Locate "estando a obra" in the listing below, then output the line holding it and every line after it, exactly and with nothing else.

Data shown:
= Beginning of Section =
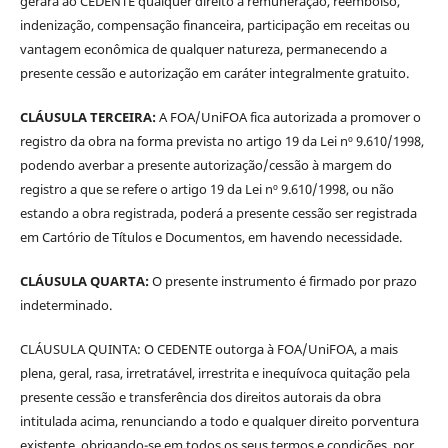
gerará ao CEDENTE qualquer direito à remuneração, reembolso,
indenização, compensação financeira, participação em receitas ou
vantagem econômica de qualquer natureza, permanecendo a
presente cessão e autorização em caráter integralmente gratuito.
CLÁUSULA TERCEIRA:
A FOA/UniFOA fica autorizada a promover o
registro da obra na forma prevista no artigo 19 da Lei nº 9.610/1998,
podendo averbar a presente autorização/cessão à margem do
registro a que se refere o artigo 19 da Lei nº 9.610/1998, ou não
estando a obra registrada, poderá a presente cessão ser registrada
em Cartório de Títulos e Documentos, em havendo necessidade.
CLÁUSULA QUARTA:
O presente instrumento é firmado por prazo
indeterminado.
CLÁUSULA QUINTA: O CEDENTE outorga à FOA/UniFOA, a mais
plena, geral, rasa, irretratável, irrestrita e inequívoca quitação pela
presente cessão e transferência dos direitos autorais da obra
intitulada acima, renunciando a todo e qualquer direito porventura
existente, obrigando-se em todos os seus termos e condições, por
= End of Section =
Response area:
estando a obra registrada, poderá a presente cessão ser registrada
em Cartório de Títulos e Documentos, em havendo necessidade.
CLÁUSULA QUARTA:
O presente instrumento é firmado por prazo
indeterminado.
CLÁUSULA QUINTA: O CEDENTE outorga à FOA/UniFOA, a mais
plena, geral, rasa, irretratável, irrestrita e inequívoca quitação pela
presente cessão e transferência dos direitos autorais da obra
intitulada acima, renunciando a todo e qualquer direito porventura
existente, obrigando-se em todos os seus termos e condições, por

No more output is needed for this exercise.